Mais aussi les désillusions, liées notamment au contact de la souffrance des travailleurs sociaux, à leur difficulté à se vivre comme complices de la partie «agresseur» du soin qu’ils réclament pour leurs usagers ; ce qui se traduit par des collaborations souvent minimales, après force demande d’aide auprès des psy.

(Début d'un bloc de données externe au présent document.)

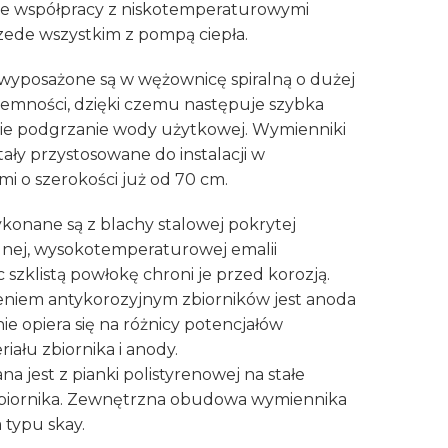
we współpracy z niskotemperaturowymi
rzede wszystkim z pompą ciepła.
yposażone są w wężownicę spiralną o dużej
jemności, dzięki czemu następuje szybka
kie podgrzanie wody użytkowej. Wymienniki
ły przystosowane do instalacji w
i o szerokości już od 70 cm.
konane są z blachy stalowej pokrytej
nej, wysokotemperaturowej emalii
 szklistą powłokę chroni je przed korozją.
iem antykorozyjnym zbiorników jest anoda
ie opiera się na różnicy potencjałów
ału zbiornika i anody.
a jest z pianki polistyrenowej na stałe
zbiornika. Zewnętrzna obudowa wymiennika
 typu skay.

D’autres découvertes se profilent, susceptibles de baliser notre cheminement et de déboucher sur des modèles de soins complémentaires. Pour n’en citer que quelques-unes :
· L’élargissement de la notion de «précarité», jusqu’alors plutôt cantonnée à la privation des ressources matérielles, et que l’on commence à percevoir dans toute forme d’altération et de ténuité du lien social, quel que soit le facteur de corrosion.
· La précarité en milieu rural : avec le poids particulier de la honte, l’anonymat impossible, la persistance de pseudo-liens sociaux et le rôle particulier du médecin généraliste en tant que partenaire.

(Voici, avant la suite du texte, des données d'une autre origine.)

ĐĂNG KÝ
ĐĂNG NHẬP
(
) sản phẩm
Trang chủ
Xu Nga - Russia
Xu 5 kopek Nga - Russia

· L’émergence d’une prévention possible, notamment auprès d’adolescents, dés lors qu’on connaît mieux les bases cliniques de la précarisation.
· L’exclusion en milieu institutionnel.
· Ceux qui échappent à la baisse du chômage.
Ce dispositif repose donc sur le concept d’ une offre de soins indirecte. Il nous semble adapté à un département qui n’a pas à gérer l’urgence d’une grande exclusion massive, qui n’est pas sans expérience, sinon sans tradition , dans l’aide, mais aussi le soin aux personnes démunies, et qui offre ainsi l’opportunité de mener un travail de fonds auprès des soignants, des intervenants sociaux et des populations en difficulté.
Partageant quelque peu, au départ, l’illusion d’une approche sans moyen supplémentaire, résidu lointain d’un caritatisme et donc d’une culpabilité à résoudre pour son propre compte, nous en mesurons aujourd’hui les limites dans la lenteur de la mise en œuvre.
Le dégagement récent, de moyens en temps de médecin, de psychologue et de secrétariat indique, à nos yeux, la disponibilité des instances administratives pour les actions dans ce domaine.